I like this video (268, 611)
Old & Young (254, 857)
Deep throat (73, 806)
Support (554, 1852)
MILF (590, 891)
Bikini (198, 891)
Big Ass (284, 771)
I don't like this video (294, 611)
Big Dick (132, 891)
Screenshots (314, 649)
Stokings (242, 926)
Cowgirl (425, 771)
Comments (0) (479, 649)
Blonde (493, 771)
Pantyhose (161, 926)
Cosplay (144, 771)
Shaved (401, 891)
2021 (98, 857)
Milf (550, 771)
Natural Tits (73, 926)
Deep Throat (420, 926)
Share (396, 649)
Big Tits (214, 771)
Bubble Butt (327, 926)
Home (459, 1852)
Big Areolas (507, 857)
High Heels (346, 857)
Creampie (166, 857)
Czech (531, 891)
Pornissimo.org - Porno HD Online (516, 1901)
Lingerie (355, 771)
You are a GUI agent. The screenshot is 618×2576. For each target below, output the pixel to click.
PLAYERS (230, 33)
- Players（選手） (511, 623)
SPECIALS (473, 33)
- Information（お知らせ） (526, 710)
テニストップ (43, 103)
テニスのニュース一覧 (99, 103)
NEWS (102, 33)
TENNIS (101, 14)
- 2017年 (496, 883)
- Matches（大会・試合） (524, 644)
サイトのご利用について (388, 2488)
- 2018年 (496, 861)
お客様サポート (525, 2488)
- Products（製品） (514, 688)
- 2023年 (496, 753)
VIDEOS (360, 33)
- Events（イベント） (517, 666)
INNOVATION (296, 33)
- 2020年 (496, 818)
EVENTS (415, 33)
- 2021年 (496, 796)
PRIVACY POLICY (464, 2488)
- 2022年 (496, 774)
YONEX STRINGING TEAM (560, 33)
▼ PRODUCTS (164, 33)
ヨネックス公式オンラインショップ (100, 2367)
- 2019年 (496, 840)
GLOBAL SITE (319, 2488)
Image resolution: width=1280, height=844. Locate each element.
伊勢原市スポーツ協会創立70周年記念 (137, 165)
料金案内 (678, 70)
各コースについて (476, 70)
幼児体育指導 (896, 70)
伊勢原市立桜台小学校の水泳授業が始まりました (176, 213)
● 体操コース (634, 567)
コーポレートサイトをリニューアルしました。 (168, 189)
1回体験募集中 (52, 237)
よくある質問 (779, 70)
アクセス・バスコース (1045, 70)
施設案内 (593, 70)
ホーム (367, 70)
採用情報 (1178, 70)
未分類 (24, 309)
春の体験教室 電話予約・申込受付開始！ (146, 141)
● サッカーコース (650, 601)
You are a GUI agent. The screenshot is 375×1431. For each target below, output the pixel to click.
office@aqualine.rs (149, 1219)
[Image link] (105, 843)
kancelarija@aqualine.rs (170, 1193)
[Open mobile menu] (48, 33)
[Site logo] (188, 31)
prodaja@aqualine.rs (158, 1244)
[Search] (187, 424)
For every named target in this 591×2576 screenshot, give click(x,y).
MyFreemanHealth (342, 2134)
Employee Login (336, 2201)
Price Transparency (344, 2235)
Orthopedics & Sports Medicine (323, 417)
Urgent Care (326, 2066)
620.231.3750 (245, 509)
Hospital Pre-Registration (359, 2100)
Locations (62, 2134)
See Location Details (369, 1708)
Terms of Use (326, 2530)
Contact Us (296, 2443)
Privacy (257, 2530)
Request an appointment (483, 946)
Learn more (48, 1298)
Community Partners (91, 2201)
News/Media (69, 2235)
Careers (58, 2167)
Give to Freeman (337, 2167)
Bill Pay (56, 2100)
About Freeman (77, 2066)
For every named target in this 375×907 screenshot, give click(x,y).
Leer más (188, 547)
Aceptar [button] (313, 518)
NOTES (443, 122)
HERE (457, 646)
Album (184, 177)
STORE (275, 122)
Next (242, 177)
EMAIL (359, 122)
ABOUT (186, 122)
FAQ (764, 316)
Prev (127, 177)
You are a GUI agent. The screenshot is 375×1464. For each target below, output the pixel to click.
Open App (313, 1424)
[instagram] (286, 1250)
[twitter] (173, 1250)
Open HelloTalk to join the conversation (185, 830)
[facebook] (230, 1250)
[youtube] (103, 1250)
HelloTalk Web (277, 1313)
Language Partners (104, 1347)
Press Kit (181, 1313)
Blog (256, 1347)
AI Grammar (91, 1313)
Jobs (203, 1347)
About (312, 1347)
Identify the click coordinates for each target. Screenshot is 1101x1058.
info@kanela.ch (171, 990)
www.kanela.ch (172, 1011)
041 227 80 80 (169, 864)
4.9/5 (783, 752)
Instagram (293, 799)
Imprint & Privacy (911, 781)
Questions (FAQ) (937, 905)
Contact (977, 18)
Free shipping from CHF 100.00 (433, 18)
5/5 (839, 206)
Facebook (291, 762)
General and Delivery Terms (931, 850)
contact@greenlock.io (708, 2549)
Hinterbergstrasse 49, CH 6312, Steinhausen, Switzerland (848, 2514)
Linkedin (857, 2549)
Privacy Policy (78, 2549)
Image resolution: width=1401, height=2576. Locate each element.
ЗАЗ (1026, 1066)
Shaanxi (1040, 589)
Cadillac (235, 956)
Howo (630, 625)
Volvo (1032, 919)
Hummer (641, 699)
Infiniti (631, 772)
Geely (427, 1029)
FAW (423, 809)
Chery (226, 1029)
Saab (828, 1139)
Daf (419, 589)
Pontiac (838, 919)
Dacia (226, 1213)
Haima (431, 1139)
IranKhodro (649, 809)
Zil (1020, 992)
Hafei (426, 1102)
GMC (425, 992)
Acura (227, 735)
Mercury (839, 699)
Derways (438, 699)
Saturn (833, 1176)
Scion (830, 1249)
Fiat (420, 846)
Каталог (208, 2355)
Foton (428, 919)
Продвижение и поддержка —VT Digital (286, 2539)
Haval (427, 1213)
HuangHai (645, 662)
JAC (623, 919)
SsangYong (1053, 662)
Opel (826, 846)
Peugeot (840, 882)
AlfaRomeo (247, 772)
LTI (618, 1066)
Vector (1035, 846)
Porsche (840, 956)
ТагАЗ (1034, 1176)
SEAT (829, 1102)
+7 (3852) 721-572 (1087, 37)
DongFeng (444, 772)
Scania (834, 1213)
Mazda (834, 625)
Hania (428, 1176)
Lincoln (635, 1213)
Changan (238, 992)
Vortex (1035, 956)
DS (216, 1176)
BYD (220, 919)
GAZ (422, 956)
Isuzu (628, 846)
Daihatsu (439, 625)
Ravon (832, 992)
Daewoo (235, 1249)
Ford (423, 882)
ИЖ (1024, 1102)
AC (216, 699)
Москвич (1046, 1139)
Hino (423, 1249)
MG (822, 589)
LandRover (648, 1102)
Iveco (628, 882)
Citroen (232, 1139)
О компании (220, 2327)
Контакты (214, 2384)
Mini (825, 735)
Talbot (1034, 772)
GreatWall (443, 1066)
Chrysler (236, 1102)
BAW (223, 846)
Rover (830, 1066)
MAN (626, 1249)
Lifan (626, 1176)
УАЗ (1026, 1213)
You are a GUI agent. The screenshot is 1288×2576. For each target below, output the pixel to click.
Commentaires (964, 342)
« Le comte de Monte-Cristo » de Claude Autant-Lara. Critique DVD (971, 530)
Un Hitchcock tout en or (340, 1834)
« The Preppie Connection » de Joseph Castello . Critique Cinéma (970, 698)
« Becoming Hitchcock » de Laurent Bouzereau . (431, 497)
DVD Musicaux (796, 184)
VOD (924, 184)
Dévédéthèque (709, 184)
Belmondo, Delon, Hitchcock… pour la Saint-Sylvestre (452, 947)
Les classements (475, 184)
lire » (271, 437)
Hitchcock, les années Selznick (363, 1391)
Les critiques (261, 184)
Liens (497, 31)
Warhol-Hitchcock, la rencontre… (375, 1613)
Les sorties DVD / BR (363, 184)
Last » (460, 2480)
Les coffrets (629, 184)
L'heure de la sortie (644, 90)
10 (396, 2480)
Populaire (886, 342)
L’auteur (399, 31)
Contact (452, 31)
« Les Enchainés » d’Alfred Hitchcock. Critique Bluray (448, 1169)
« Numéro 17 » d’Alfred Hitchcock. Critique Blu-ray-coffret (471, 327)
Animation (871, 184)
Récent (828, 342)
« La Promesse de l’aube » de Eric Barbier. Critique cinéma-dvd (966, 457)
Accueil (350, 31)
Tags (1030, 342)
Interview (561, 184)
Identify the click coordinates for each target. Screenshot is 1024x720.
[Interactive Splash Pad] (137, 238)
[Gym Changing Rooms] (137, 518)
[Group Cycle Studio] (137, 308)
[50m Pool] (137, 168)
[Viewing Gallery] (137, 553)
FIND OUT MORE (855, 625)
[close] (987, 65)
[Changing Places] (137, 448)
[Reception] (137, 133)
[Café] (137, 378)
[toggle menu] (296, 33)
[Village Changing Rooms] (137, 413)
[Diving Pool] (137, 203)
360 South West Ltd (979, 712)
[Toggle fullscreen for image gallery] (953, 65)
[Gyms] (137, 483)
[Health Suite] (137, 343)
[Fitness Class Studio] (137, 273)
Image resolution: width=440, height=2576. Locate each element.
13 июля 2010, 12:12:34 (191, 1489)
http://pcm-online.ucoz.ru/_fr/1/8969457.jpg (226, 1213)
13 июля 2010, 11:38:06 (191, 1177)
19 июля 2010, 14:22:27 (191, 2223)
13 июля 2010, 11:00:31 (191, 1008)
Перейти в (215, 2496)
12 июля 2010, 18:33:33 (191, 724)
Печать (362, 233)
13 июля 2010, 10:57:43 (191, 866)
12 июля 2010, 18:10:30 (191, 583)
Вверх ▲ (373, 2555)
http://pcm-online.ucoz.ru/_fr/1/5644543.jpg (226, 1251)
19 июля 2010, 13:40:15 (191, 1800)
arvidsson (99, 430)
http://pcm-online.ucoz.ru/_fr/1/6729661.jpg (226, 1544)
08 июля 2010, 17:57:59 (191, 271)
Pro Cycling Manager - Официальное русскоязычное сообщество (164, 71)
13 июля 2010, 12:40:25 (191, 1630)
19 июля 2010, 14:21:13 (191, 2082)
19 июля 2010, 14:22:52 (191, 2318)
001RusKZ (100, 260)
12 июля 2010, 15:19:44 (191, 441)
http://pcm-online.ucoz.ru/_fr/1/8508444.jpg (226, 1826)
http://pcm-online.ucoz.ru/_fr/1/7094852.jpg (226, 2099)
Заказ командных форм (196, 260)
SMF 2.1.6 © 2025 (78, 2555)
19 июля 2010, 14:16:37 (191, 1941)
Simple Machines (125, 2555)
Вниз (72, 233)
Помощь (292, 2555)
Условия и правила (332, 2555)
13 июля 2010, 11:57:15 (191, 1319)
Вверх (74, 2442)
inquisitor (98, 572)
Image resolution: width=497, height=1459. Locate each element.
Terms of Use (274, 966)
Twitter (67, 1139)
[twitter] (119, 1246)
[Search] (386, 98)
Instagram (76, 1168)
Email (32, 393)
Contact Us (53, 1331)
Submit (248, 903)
= = = = =
Using the material above, quote the first line and each line after it, stopping at and including the line that holds "- 2019年 (496, 840)".

I like this video (268, 611)
Old & Young (254, 857)
Deep throat (73, 806)
Support (554, 1852)
MILF (590, 891)
Bikini (198, 891)
Big Ass (284, 771)
I don't like this video (294, 611)
Big Dick (132, 891)
Screenshots (314, 649)
Stokings (242, 926)
Cowgirl (425, 771)
Comments (0) (479, 649)
Blonde (493, 771)
Pantyhose (161, 926)
Cosplay (144, 771)
Shaved (401, 891)
2021 (98, 857)
Milf (550, 771)
Natural Tits (73, 926)
Deep Throat (420, 926)
Share (396, 649)
Big Tits (214, 771)
Bubble Butt (327, 926)
Home (459, 1852)
Big Areolas (507, 857)
High Heels (346, 857)
Creampie (166, 857)
Czech (531, 891)
Pornissimo.org - Porno HD Online (516, 1901)
Lingerie (355, 771)
You are a GUI agent. The screenshot is 618×2576. For each target below, output the pixel to click.
PLAYERS (230, 33)
- Players（選手） (511, 623)
SPECIALS (473, 33)
- Information（お知らせ） (526, 710)
テニストップ (43, 103)
テニスのニュース一覧 (99, 103)
NEWS (102, 33)
TENNIS (101, 14)
- 2017年 (496, 883)
- Matches（大会・試合） (524, 644)
サイトのご利用について (388, 2488)
- 2018年 (496, 861)
お客様サポート (525, 2488)
- Products（製品） (514, 688)
- 2023年 (496, 753)
VIDEOS (360, 33)
- Events（イベント） (517, 666)
INNOVATION (296, 33)
- 2020年 (496, 818)
EVENTS (415, 33)
- 2021年 (496, 796)
PRIVACY POLICY (464, 2488)
- 2022年 (496, 774)
YONEX STRINGING TEAM (560, 33)
▼ PRODUCTS (164, 33)
ヨネックス公式オンラインショップ (100, 2367)
- 2019年 (496, 840)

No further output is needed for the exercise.